Task objective =>
Every record below is to be restated word for word, and no picture is to be copied.
===== Provided data =====
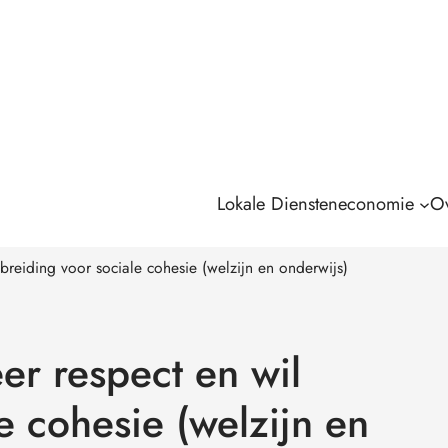
Lokale Diensteneconomie
Ov
tbreiding voor sociale cohesie (welzijn en onderwijs)
er respect en wil
e cohesie (welzijn en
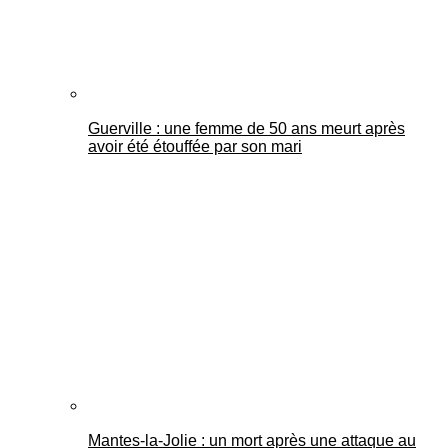
Guerville : une femme de 50 ans meurt après
avoir été étouffée par son mari
Mantes-la-Jolie : un mort après une attaque au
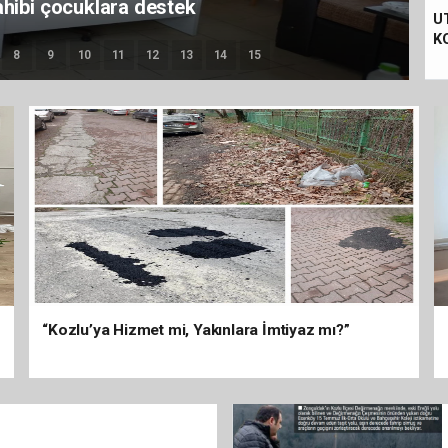
 HABERLER GELİYOR
U
K
8
9
10
11
12
13
14
15
“Kozlu’ya Hizmet mi, Yakınlara İmtiyaz mı?”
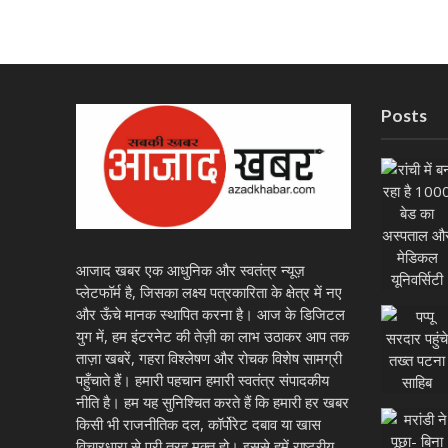
Posts
आजाद खबर एक आधुनिक और स्वतंत्र न्यूज़
प्लेटफॉर्म है, जिसका लक्ष्य पत्रकारिता के क्षेत्र में नए
और ऊँचे मानक स्थापित करना है। आज के डिजिटल
युग में, हम इंटरनेट की तेज़ी का लाभ उठाकर आप तक
ताज़ा खबरें, गहरा विश्लेषण और रोचक विशेष सामग्री
पहुँचाते हैं। हमारी पहचान हमारी स्वतंत्र संपादकीय
नीति है। हम यह सुनिश्चित करते हैं कि हमारी हर खबर
किसी भी राजनीतिक दल, कॉर्पोरेट दबाव या खास
विचारधारा से पूरी तरह मुक्त हो। इससे हमें राष्ट्रीय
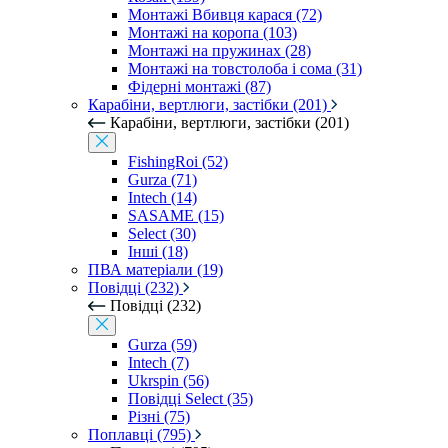
Монтажі Вбивця карася (72)
Монтажі на коропа (103)
Монтажі на пружинах (28)
Монтажі на товстолоба і сома (31)
Фідерні монтажі (87)
Карабіни, вертлюги, застібки (201)
Карабіни, вертлюги, застібки (201)
FishingRoi (52)
Gurza (71)
Intech (14)
SASAME (15)
Select (30)
Інші (18)
ПВА матеріали (19)
Повідці (232)
Повідці (232)
Gurza (59)
Intech (7)
Ukrspin (56)
Повідці Select (35)
Різні (75)
Поплавці (795)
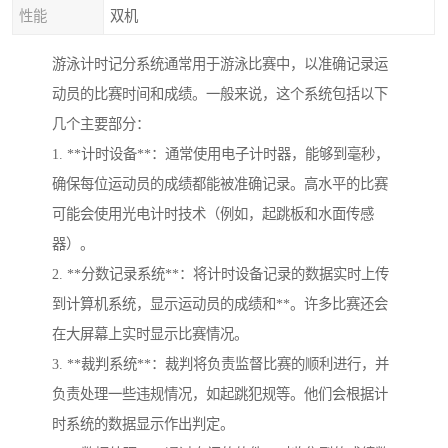
性能
双机
游泳计时记分系统通常用于游泳比赛中，以准确记录运
动员的比赛时间和成绩。一般来说，这个系统包括以下
几个主要部分：
1. **计时设备**：通常使用电子计时器，能够到毫秒，
确保每位运动员的成绩都能被准确记录。高水平的比赛
可能会使用光电计时技术（例如，起跳板和水面传感
器）。
2. **分数记录系统**：将计时设备记录的数据实时上传
到计算机系统，显示运动员的成绩和**。许多比赛还会
在大屏幕上实时显示比赛情况。
3. **裁判系统**：裁判将负责监督比赛的顺利进行，并
负责处理一些违规情况，如起跳犯规等。他们会根据计
时系统的数据显示作出判定。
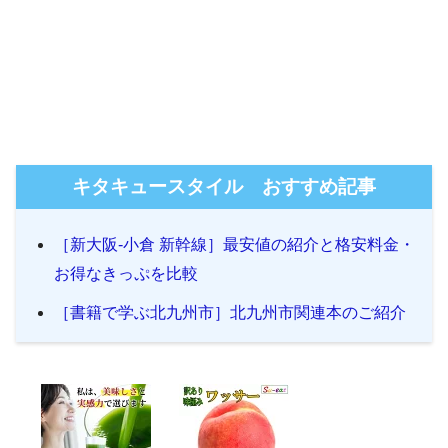
キタキュースタイル おすすめ記事
［新大阪-小倉 新幹線］最安値の紹介と格安料金・
お得なきっぷを比較
［書籍で学ぶ北九州市］北九州市関連本のご紹介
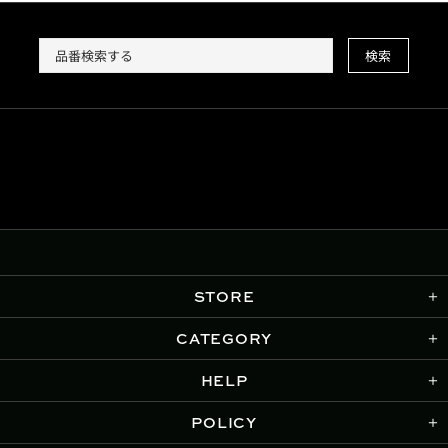
検索
STORE
CATEGORY
HELP
POLICY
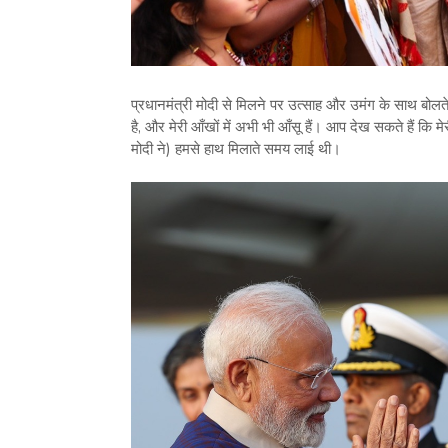
प्रधानमंत्री मोदी से मिलने पर उत्साह और उमंग के साथ बोलते
है, और मेरी आँखों में अभी भी आँसू हैं। आप देख सकते हैं कि मे
मोदी ने) हमसे हाथ मिलाते समय लाई थी।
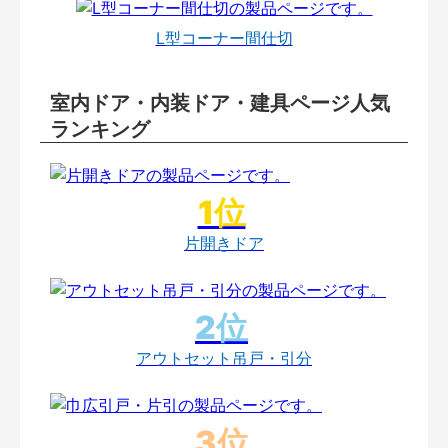
L型コーナー間仕切
室内ドア・内装ドア・建具ページ人気
ランキング
片開きドア
アウトセット吊戸・引分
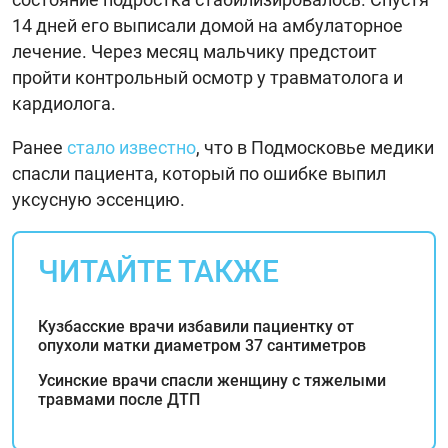
14 дней его выписали домой на амбулаторное
лечение. Через месяц мальчику предстоит
пройти контрольный осмотр у травматолога и
кардиолога.
Ранее
стало известно
, что в Подмосковье медики
спасли пациента, который по ошибке выпил
уксусную эссенцию.
ЧИТАЙТЕ ТАКЖЕ
Кузбасские врачи избавили пациентку от
опухоли матки диаметром 37 сантиметров
Усинские врачи спасли женщину с тяжелыми
травмами после ДТП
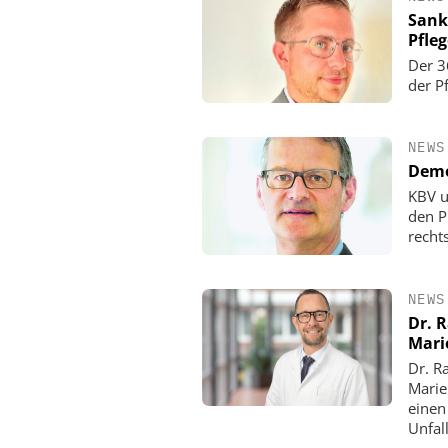
Sank
Pfle
Der 3
der P
NEWS
Demo
KBV u
den P
rechts
NEWS
Dr. 
Mari
Dr. R
Marie
einen
Unfall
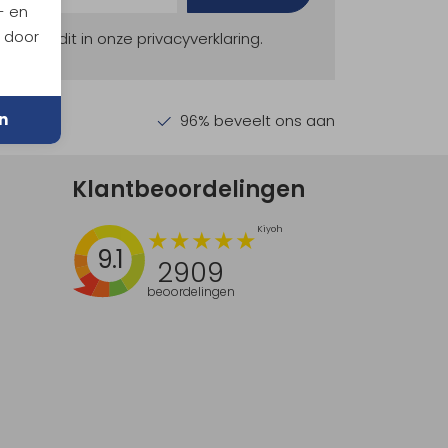
- en
n door
ekijk dit in onze privacyverklaring.
n
en €30,-
96% beveelt ons aan
Klantbeoordelingen
9.1
2909
beoordelingen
=====
Result for this task =>
Lokale Diensteneconomie
Ov
tbreiding voor sociale cohesie (welzijn en onderwijs)
er respect en wil
e cohesie (welzijn en
Guerville : une femme de 50 ans meurt après
avoir été étouffée par son mari
Mantes-la-Jolie : un mort après une attaque au
 HABERLER GELİYOR
U
K
8
9
10
11
12
13
14
15
“Kozlu’ya Hizmet mi, Yakınlara İmtiyaz mı?”
Posts
आजाद खबर एक आधुनिक और स्वतंत्र न्यूज़
प्लेटफॉर्म है, जिसका लक्ष्य पत्रकारिता के क्षेत्र में नए
और ऊँचे मानक स्थापित करना है। आज के डिजिटल
युग में, हम इंटरनेट की तेज़ी का लाभ उठाकर आप तक
ताज़ा खबरें, गहरा विश्लेषण और रोचक विशेष सामग्री
पहुँचाते हैं। हमारी पहचान हमारी स्वतंत्र संपादकीय
नीति है। हम यह सुनिश्चित करते हैं कि हमारी हर खबर
किसी भी राजनीतिक दल, कॉर्पोरेट दबाव या खास
विचारधारा से पूरी तरह मुक्त हो। इससे हमें राष्ट्रीय
Монтажі Вбивця карася (72)
Монтажі на коропа (103)
Монтажі на пружинах (28)
Монтажі на товстолоба і сома (31)
Фідерні монтажі (87)
Карабіни, вертлюги, застібки (201)
Карабіни, вертлюги, застібки (201)
FishingRoi (52)
Gurza (71)
Intech (14)
SASAME (15)
Select (30)
Інші (18)
ПВА матеріали (19)
Повідці (232)
Повідці (232)
Gurza (59)
Intech (7)
Ukrspin (56)
Повідці Select (35)
Різні (75)
Поплавці (795)
性能
双机
游泳计时记分系统通常用于游泳比赛中，以准确记录运
动员的比赛时间和成绩。一般来说，这个系统包括以下
几个主要部分：
1. **计时设备**：通常使用电子计时器，能够到毫秒，
确保每位运动员的成绩都能被准确记录。高水平的比赛
可能会使用光电计时技术（例如，起跳板和水面传感
器）。
2. **分数记录系统**：将计时设备记录的数据实时上传
到计算机系统，显示运动员的成绩和**。许多比赛还会
在大屏幕上实时显示比赛情况。
3. **裁判系统**：裁判将负责监督比赛的顺利进行，并
负责处理一些违规情况，如起跳犯规等。他们会根据计
时系统的数据显示作出判定。
キタキュースタイル おすすめ記事
［新大阪-小倉 新幹線］最安値の紹介と格安料金・
お得なきっぷを比較
［書籍で学ぶ北九州市］北九州市関連本のご紹介
検索
STORE
CATEGORY
HELP
POLICY
प्रधानमंत्री मोदी से मिलने पर उत्साह और उमंग के साथ बोलते
है, और मेरी आँखों में अभी भी आँसू हैं। आप देख सकते हैं कि मे
मोदी ने) हमसे हाथ मिलाते समय लाई थी।
L型コーナー間仕切
室内ドア・内装ドア・建具ページ人気
ランキング
片開きドア
アウトセット吊戸・引分
14 дней его выписали домой на амбулаторное
лечение. Через месяц мальчику предстоит
пройти контрольный осмотр у травматолога и
кардиолога.
Ранее
стало известно
, что в Подмосковье медики
спасли пациента, который по ошибке выпил
уксусную эссенцию.
ЧИТАЙТЕ ТАКЖЕ
Кузбасские врачи избавили пациентку от
опухоли матки диаметром 37 сантиметров
Усинские врачи спасли женщину с тяжелыми
травмами после ДТП
Sank
Pfle
Der 3
der P
NEWS
Demo
KBV u
den P
rechts
NEWS
Dr. 
Mari
Dr. R
Marie
einen
Unfall
- en
n door
ekijk dit in onze privacyverklaring.
n
en €30,-
96% beveelt ons aan
Klantbeoordelingen
9.1
2909
beoordelingen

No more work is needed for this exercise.